Extracted page text data:

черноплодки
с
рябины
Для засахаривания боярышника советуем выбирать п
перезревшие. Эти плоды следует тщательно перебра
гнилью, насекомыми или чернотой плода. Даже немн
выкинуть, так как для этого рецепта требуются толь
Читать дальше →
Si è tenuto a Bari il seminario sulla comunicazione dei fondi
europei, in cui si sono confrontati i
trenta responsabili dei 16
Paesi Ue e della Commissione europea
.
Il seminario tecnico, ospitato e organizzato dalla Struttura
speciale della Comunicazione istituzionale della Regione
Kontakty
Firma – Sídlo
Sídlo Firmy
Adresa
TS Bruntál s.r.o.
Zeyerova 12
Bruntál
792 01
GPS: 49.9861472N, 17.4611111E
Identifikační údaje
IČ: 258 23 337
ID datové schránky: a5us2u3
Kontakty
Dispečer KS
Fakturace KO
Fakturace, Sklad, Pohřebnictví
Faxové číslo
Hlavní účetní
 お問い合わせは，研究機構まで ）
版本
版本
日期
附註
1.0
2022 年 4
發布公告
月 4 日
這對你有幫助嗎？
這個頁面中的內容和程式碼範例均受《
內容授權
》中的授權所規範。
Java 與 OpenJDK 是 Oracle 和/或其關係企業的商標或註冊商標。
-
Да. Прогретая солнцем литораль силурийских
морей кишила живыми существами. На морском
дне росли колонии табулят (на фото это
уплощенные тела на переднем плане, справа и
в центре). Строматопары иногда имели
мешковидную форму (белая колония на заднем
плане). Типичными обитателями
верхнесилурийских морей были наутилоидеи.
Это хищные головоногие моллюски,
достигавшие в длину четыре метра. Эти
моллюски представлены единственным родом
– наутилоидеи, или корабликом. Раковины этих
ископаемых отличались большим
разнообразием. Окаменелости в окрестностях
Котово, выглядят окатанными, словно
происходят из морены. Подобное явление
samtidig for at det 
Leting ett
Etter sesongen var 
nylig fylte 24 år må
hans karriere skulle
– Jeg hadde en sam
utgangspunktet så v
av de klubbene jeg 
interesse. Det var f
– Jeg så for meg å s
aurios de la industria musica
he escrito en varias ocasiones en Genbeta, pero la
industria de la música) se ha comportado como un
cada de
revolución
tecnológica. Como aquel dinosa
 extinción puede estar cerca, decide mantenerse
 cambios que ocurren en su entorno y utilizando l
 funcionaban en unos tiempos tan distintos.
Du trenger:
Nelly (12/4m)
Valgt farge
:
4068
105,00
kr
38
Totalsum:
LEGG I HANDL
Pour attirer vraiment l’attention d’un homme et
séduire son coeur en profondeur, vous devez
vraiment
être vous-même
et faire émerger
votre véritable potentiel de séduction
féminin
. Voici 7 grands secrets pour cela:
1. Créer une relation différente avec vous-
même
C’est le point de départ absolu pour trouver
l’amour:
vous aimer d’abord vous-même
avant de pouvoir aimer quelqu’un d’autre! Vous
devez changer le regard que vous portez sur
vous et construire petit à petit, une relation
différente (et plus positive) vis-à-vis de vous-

What you should do:
Write out every line of the records exactly.

Result of the exercise:
черноплодки
с
рябины
Для засахаривания боярышника советуем выбирать п
перезревшие. Эти плоды следует тщательно перебра
гнилью, насекомыми или чернотой плода. Даже немн
выкинуть, так как для этого рецепта требуются толь
Читать дальше →
Si è tenuto a Bari il seminario sulla comunicazione dei fondi
europei, in cui si sono confrontati i
trenta responsabili dei 16
Paesi Ue e della Commissione europea
.
Il seminario tecnico, ospitato e organizzato dalla Struttura
speciale della Comunicazione istituzionale della Regione
Kontakty
Firma – Sídlo
Sídlo Firmy
Adresa
TS Bruntál s.r.o.
Zeyerova 12
Bruntál
792 01
GPS: 49.9861472N, 17.4611111E
Identifikační údaje
IČ: 258 23 337
ID datové schránky: a5us2u3
Kontakty
Dispečer KS
Fakturace KO
Fakturace, Sklad, Pohřebnictví
Faxové číslo
Hlavní účetní
 お問い合わせは，研究機構まで ）
版本
版本
日期
附註
1.0
2022 年 4
發布公告
月 4 日
這對你有幫助嗎？
這個頁面中的內容和程式碼範例均受《
內容授權
》中的授權所規範。
Java 與 OpenJDK 是 Oracle 和/或其關係企業的商標或註冊商標。
-
Да. Прогретая солнцем литораль силурийских
морей кишила живыми существами. На морском
дне росли колонии табулят (на фото это
уплощенные тела на переднем плане, справа и
в центре). Строматопары иногда имели
мешковидную форму (белая колония на заднем
плане). Типичными обитателями
верхнесилурийских морей были наутилоидеи.
Это хищные головоногие моллюски,
достигавшие в длину четыре метра. Эти
моллюски представлены единственным родом
– наутилоидеи, или корабликом. Раковины этих
ископаемых отличались большим
разнообразием. Окаменелости в окрестностях
Котово, выглядят окатанными, словно
происходят из морены. Подобное явление
samtidig for at det 
Leting ett
Etter sesongen var 
nylig fylte 24 år må
hans karriere skulle
– Jeg hadde en sam
utgangspunktet så v
av de klubbene jeg 
interesse. Det var f
– Jeg så for meg å s
aurios de la industria musica
he escrito en varias ocasiones en Genbeta, pero la
industria de la música) se ha comportado como un
cada de
revolución
tecnológica. Como aquel dinosa
 extinción puede estar cerca, decide mantenerse
 cambios que ocurren en su entorno y utilizando l
 funcionaban en unos tiempos tan distintos.
Du trenger:
Nelly (12/4m)
Valgt farge
:
4068
105,00
kr
38
Totalsum:
LEGG I HANDL
Pour attirer vraiment l’attention d’un homme et
séduire son coeur en profondeur, vous devez
vraiment
être vous-même
et faire émerger
votre véritable potentiel de séduction
féminin
. Voici 7 grands secrets pour cela:
1. Créer une relation différente avec vous-
même
C’est le point de départ absolu pour trouver
l’amour:
vous aimer d’abord vous-même
avant de pouvoir aimer quelqu’un d’autre! Vous
devez changer le regard que vous portez sur
vous et construire petit à petit, une relation
différente (et plus positive) vis-à-vis de vous-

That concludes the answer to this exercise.